This urgency is the backbone of the game, and flows through every last aspect—rather fortuitously given how simple much of the game is. Combat is traditional turn-based fare with basic attacks, each character’s handful of skills, and Rorona’s hand-crafted items, which only she can use. Fortunately, random encounters hold no power here; outside of mandatory fights, combat is governed by the “bonk it to get the first move” rule.
You can customize your three-man party by hiring up to two different partners, but all choices ultimately add up to the same two roles: offense and defense. There’s similarly little room for min-maxing in the way of stats. Higher numbers are better, and once you’ve conquered that imponderable, you’re through the fog of war.
Character stats as well as guides about in-game activites are available in the Library, a start menu of sorts. (image via lparchive)
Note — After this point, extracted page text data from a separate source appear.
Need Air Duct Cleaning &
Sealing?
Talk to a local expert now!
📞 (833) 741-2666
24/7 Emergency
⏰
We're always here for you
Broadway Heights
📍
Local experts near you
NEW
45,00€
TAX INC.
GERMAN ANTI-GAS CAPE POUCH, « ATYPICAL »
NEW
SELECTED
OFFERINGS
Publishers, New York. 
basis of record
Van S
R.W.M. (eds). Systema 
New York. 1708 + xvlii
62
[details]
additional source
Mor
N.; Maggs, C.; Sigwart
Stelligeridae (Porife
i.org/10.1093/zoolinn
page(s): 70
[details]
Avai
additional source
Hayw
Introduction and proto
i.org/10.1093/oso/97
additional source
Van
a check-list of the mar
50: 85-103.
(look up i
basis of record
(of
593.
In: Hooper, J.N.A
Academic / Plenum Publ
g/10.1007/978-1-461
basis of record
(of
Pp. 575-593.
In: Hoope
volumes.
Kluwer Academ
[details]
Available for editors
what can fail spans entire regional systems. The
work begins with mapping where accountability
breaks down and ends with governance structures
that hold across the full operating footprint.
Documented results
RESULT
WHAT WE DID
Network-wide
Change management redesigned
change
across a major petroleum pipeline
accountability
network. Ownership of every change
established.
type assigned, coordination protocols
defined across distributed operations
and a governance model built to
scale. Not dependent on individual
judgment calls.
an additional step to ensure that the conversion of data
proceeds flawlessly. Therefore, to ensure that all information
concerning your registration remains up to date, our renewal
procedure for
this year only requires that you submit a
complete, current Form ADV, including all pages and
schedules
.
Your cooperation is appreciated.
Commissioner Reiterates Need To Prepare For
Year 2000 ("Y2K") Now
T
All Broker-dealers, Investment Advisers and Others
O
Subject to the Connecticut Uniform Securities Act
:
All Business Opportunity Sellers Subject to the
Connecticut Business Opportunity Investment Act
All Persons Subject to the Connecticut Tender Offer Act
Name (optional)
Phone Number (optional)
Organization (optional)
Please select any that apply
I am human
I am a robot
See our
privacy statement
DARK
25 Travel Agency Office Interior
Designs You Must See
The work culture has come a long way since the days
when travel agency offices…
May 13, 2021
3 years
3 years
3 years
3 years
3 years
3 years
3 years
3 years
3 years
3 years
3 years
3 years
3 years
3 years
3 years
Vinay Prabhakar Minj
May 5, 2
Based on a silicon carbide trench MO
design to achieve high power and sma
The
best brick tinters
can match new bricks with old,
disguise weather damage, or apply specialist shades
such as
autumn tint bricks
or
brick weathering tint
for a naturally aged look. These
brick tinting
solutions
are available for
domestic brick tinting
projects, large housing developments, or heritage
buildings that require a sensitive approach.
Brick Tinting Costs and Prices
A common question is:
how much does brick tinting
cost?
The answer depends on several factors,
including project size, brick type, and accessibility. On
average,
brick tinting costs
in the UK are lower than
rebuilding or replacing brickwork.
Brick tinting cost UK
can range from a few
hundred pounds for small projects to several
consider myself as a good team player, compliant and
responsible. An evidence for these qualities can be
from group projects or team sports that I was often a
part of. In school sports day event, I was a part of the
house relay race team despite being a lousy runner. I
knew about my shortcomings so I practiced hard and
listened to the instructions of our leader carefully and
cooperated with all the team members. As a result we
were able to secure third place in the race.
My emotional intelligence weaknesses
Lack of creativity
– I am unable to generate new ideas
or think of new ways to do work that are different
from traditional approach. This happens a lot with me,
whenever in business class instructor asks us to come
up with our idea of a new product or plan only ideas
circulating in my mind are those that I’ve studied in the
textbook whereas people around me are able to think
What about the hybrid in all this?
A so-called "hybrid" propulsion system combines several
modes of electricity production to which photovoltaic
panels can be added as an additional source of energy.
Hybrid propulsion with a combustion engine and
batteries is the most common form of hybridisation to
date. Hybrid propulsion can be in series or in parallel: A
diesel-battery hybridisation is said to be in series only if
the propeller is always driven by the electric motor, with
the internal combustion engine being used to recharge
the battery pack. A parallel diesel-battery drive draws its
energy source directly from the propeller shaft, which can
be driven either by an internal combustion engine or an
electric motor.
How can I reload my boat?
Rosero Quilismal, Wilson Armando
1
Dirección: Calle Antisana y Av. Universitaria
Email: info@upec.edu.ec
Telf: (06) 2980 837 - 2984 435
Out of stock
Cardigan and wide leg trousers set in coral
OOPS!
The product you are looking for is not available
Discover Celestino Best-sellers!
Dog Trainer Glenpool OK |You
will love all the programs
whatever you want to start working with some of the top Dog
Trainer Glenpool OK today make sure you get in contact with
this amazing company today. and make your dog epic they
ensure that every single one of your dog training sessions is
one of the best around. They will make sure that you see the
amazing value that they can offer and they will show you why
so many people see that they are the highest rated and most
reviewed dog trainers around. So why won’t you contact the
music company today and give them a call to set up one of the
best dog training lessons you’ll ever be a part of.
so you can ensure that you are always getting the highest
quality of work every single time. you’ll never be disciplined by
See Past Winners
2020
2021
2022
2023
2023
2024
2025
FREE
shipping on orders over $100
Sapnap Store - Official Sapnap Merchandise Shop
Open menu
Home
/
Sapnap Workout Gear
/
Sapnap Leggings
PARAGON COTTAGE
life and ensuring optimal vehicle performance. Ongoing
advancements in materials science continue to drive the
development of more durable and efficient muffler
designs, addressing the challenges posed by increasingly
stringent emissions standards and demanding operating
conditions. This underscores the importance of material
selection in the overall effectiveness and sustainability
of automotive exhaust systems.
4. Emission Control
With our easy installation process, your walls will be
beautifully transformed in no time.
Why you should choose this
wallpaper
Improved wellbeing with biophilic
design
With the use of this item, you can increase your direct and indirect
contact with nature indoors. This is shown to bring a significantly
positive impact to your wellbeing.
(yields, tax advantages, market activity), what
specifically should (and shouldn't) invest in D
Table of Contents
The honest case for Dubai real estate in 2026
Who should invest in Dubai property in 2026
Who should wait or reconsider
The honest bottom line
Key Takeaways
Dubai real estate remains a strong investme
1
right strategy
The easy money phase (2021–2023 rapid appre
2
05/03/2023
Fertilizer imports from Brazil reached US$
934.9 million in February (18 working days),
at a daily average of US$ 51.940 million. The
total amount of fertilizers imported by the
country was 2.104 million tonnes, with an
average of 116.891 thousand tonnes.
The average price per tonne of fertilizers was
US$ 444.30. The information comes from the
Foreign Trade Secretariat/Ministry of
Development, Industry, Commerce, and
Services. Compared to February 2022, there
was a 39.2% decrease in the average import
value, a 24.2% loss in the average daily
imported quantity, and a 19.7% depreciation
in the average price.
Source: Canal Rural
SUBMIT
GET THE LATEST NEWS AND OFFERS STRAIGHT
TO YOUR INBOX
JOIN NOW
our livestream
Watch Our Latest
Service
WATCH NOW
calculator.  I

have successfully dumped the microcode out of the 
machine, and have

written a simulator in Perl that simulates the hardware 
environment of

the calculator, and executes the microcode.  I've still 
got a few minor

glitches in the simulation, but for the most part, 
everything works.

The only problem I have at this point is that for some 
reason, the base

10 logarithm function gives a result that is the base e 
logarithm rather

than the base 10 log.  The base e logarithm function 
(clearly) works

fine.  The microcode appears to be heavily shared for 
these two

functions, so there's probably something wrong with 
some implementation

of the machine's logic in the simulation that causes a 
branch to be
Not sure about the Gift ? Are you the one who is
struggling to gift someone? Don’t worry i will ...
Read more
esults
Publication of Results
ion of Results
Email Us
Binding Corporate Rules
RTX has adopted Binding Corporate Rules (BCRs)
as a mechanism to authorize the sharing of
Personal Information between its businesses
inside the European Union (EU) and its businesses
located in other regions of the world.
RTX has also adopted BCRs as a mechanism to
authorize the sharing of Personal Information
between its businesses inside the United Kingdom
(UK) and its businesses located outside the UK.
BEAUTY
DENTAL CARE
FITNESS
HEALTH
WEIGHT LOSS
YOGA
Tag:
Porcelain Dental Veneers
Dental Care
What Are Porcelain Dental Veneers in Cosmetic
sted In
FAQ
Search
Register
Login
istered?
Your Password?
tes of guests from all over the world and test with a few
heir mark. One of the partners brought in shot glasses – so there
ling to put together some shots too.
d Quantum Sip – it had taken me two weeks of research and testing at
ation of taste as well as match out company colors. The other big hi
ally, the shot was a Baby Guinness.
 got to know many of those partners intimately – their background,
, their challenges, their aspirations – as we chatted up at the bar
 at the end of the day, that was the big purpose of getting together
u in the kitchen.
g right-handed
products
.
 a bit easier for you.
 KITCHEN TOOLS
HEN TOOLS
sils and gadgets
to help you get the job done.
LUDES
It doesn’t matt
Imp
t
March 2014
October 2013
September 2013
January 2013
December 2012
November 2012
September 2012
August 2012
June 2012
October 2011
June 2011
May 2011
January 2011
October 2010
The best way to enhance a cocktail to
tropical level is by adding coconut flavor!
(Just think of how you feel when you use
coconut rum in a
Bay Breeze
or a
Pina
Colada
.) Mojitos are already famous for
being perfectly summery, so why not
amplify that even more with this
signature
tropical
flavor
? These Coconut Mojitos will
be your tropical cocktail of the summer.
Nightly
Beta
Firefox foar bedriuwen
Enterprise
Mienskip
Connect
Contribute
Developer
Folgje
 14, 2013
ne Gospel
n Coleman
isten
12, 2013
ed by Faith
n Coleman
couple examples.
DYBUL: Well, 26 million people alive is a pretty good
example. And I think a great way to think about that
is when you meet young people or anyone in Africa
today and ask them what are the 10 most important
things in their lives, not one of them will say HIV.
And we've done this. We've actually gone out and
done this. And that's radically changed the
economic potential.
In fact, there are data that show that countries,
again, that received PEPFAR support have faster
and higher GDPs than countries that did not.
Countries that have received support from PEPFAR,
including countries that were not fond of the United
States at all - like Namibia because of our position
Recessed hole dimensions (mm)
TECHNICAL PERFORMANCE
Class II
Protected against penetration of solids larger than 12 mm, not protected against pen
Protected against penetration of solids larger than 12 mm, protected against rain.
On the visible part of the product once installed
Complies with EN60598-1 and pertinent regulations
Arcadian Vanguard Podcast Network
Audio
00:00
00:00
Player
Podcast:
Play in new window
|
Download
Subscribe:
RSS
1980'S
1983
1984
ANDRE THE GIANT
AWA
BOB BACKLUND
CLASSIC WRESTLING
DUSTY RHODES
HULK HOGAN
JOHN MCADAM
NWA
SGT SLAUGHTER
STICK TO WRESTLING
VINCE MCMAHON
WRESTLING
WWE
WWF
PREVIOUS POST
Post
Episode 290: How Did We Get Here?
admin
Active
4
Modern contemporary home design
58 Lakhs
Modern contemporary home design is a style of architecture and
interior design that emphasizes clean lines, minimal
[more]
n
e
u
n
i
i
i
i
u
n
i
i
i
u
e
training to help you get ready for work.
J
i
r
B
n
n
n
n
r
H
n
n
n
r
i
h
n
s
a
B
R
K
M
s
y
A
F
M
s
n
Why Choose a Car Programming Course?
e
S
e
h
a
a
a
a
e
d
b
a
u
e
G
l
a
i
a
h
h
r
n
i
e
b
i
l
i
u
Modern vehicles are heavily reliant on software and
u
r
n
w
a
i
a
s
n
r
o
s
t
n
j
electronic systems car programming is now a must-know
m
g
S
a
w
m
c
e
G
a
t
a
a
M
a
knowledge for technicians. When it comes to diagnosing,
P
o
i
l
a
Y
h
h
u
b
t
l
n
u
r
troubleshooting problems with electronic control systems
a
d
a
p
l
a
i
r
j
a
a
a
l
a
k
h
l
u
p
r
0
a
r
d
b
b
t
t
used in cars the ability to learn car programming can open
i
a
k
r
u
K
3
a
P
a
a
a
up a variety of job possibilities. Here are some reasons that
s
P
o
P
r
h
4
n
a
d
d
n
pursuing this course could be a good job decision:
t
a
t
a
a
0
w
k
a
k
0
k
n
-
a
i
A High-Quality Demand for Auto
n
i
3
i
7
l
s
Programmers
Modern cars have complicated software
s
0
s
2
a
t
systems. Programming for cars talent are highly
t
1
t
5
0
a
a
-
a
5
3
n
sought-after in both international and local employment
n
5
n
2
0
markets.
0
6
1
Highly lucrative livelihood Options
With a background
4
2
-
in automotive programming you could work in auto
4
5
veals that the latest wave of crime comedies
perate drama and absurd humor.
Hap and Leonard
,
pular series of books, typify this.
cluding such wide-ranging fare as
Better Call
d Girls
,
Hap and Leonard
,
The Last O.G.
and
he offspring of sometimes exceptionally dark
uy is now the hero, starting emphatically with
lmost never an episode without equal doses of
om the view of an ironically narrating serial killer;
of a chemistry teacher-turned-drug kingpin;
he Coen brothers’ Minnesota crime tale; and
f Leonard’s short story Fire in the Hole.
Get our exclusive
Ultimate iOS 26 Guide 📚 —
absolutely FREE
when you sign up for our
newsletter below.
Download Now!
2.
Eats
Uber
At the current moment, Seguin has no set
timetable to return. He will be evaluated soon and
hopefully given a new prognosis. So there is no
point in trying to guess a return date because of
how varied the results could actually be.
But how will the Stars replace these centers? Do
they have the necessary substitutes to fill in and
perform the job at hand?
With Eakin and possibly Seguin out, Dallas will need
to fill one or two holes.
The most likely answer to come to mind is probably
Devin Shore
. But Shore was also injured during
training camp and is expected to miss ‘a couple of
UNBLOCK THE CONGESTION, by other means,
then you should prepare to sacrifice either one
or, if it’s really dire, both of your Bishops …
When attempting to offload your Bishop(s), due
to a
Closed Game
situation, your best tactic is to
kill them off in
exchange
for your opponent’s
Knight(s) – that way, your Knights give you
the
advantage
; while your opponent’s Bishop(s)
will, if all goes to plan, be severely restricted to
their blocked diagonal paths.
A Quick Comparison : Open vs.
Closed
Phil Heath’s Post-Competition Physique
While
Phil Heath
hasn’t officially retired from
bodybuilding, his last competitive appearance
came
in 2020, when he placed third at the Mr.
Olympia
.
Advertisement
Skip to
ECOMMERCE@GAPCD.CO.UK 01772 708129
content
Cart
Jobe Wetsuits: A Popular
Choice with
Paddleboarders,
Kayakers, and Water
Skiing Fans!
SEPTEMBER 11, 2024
Combat is deliberately kept digestible. Fittingly, a turn clock displays which teammate or enemy will act next, boiling most battles down to “dogpile the enemy that hits first.” It’s not boring, but it will rarely put you on the edge of your seat. However, more difficult fights—bosses which, I can confidently tell you, do not screw around—are more engaging, largely thanks to the Assist mechanic.
Assist points allow other members to block damage Rorona would take (in comes the defensive partner), and create combination attacks by piggybacking on her skills (bring it home, offensive). It’s unexpectedly satisfying to unleash a deadly combo after racking up four or five Assist points, and protecting Rorona is always something to keep in mind. She’s not a burden to the party, but you’ll want to conserve her MP for synthesizing whenever possible.
Gathering ingredients is just as straightforward: go to the place, find the things. Defeating enemies will net you a stream of basic items, but you’ll have to turn to specific resource points for the good stuff. The challenge here is budgeting the space of your basket. You can’t carry everything, so you’ll have to prioritize high-quality items and ingredients related to the current assignment. Revisiting an area will refresh its resources, but again, at the cost of time.
For your comparison: Rorona's original 3D model (left) and the model seen in Plus (right).
Combat and gathering are the silver and bronze to the gold of synthesis. The Elrich brothers had it right: alchemy is serious business. Dozens upon dozens of ingredients comprise thousands of combinations, complete with unique traits, cost, quality and more. There is no one-size-fits-all item; most requests requires specific traits, particularly if you want to earn Tickets, a side currency redeemable for items not obtainable with Cole.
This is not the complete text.